Red Hat Buys MetaMatrix

Red Hat Buys MetaMatrix

April 26, 2007: Open source big wig Red Hat has purchased the data integration company MetaMatrix for an undisclosed sum.

Red Hat is aiming to build up the strength of its service orientated architecture with the deal, planning to bundle MetaMatrix's software with its JBoss middleware.

The company is already planning to make changes to MetaMatrix’s structure, reconfiguring the private company’s software sales to a subscription model instead of upfront payments as well as bringing their relative philosophy’s together under an open source model.
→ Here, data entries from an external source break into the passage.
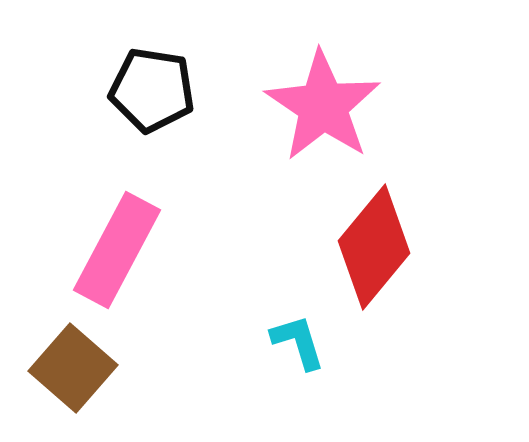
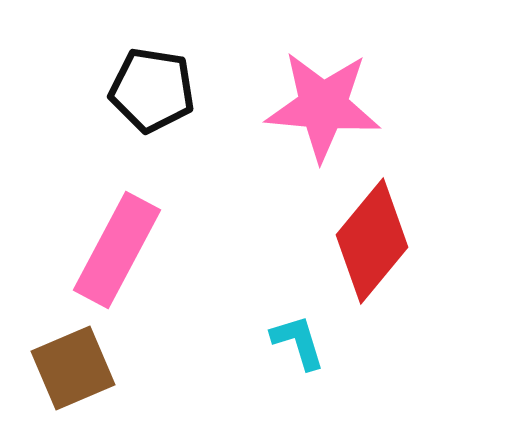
pink star: rotated 29 degrees counterclockwise
red diamond: moved 2 px left, 6 px up
brown square: rotated 26 degrees clockwise
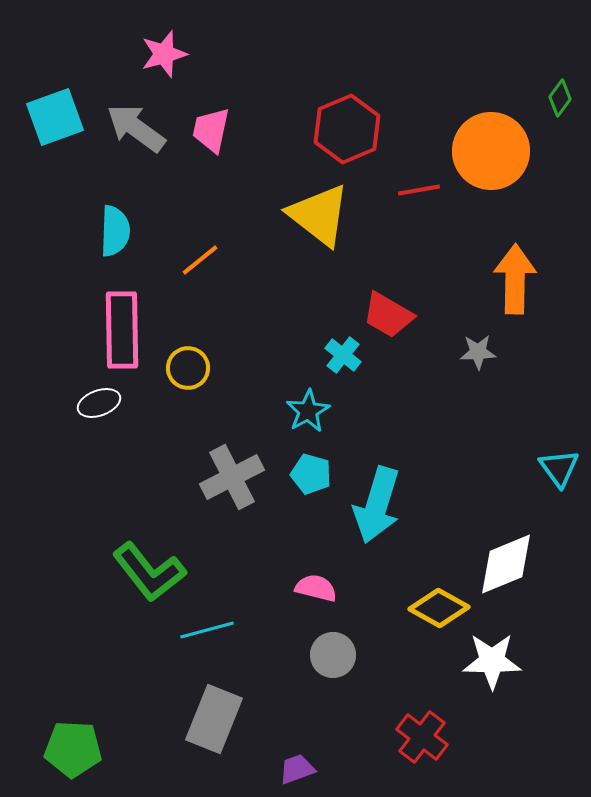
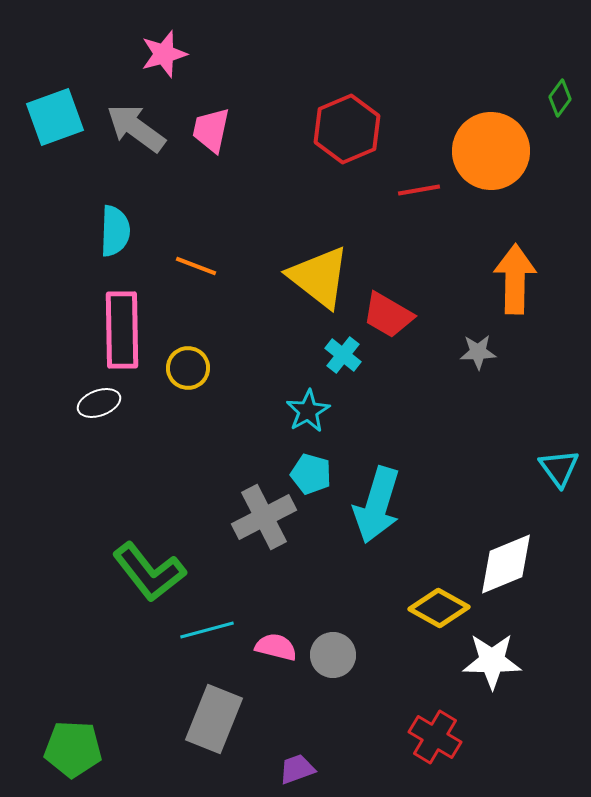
yellow triangle: moved 62 px down
orange line: moved 4 px left, 6 px down; rotated 60 degrees clockwise
gray cross: moved 32 px right, 40 px down
pink semicircle: moved 40 px left, 59 px down
red cross: moved 13 px right; rotated 6 degrees counterclockwise
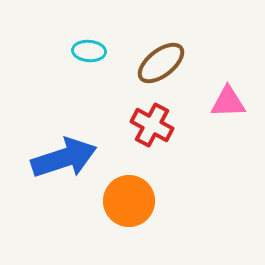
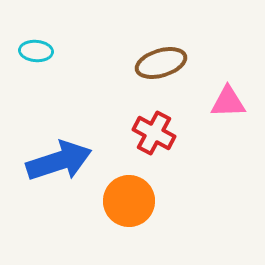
cyan ellipse: moved 53 px left
brown ellipse: rotated 21 degrees clockwise
red cross: moved 2 px right, 8 px down
blue arrow: moved 5 px left, 3 px down
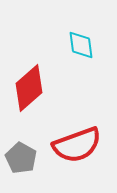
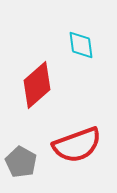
red diamond: moved 8 px right, 3 px up
gray pentagon: moved 4 px down
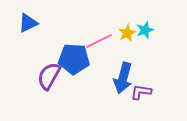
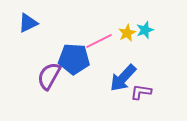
blue arrow: rotated 28 degrees clockwise
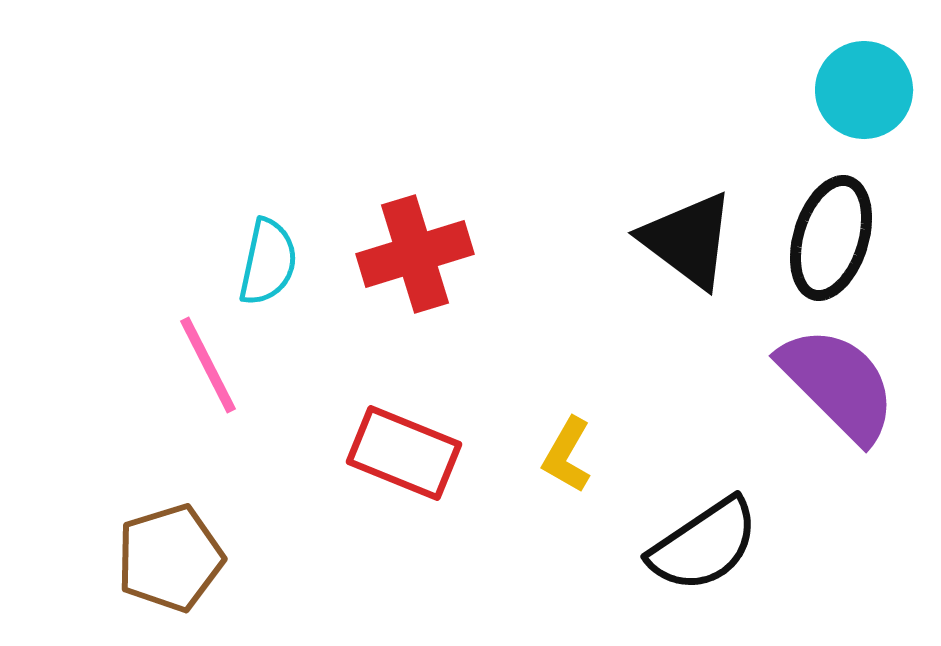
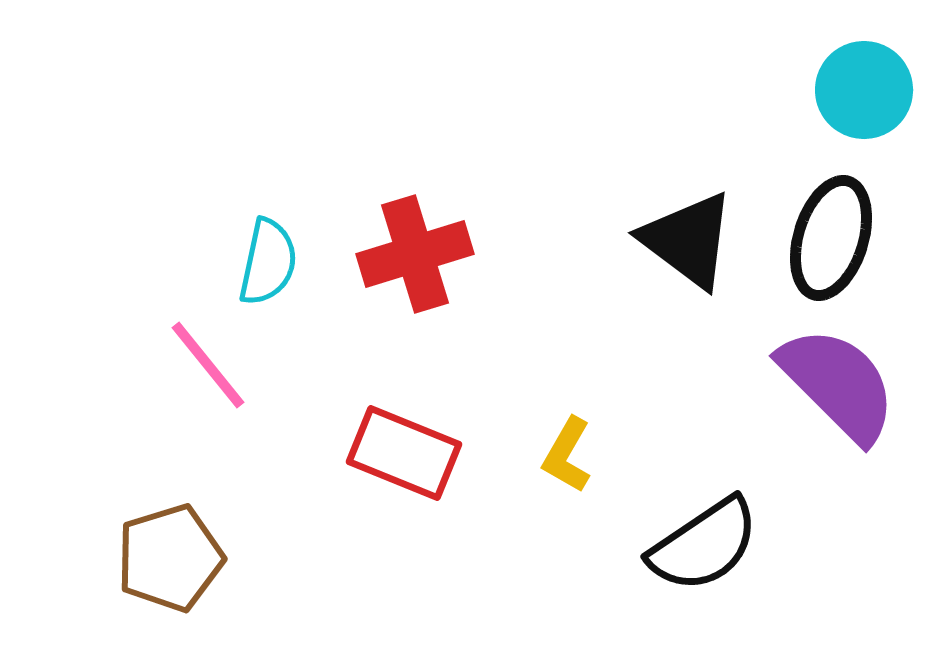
pink line: rotated 12 degrees counterclockwise
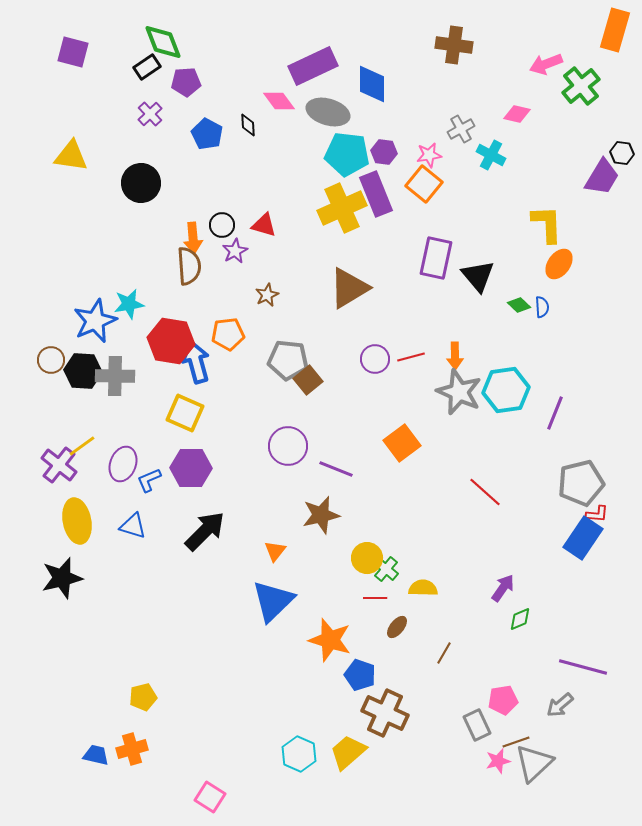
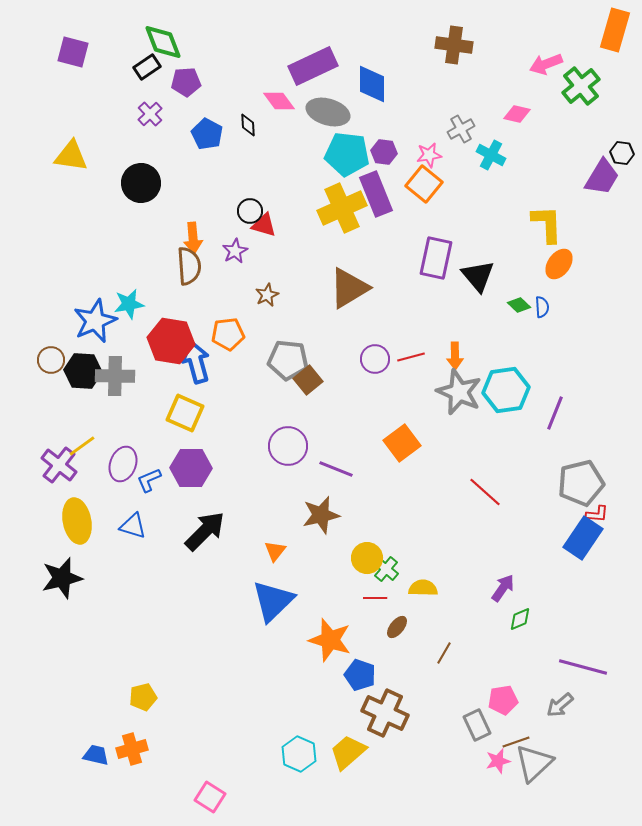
black circle at (222, 225): moved 28 px right, 14 px up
Red Hat says that MetaMatrix’s data management software aids with data migration as it decouples applications from their data sources and makes valuable data assets available as services in an SOA, freeing data from single application silos." The company says that the technology will be available under an open source license before the end of the year.

The deal is significant for a number of reasons, but one of the most prominent is the opportunities it raises for migration from Unix environments to Linux

“With many enterprises spending as much as 70% of their IT budget on maintaining stove-piped legacy applications, it's clear that proprietary application infrastructure vendors have failed to deliver relief for the CIO,” says Tim Yeaton, Senior Vice President of Enterprise Solutions for Red Hat. “By applying the attributes that made Red Hat Enterprise Linux the number one Unix migration platform to our JBoss Enterprise Middleware, Red Hat is providing customers a migration path to long-term value, choice, and control of their IT infrastructure."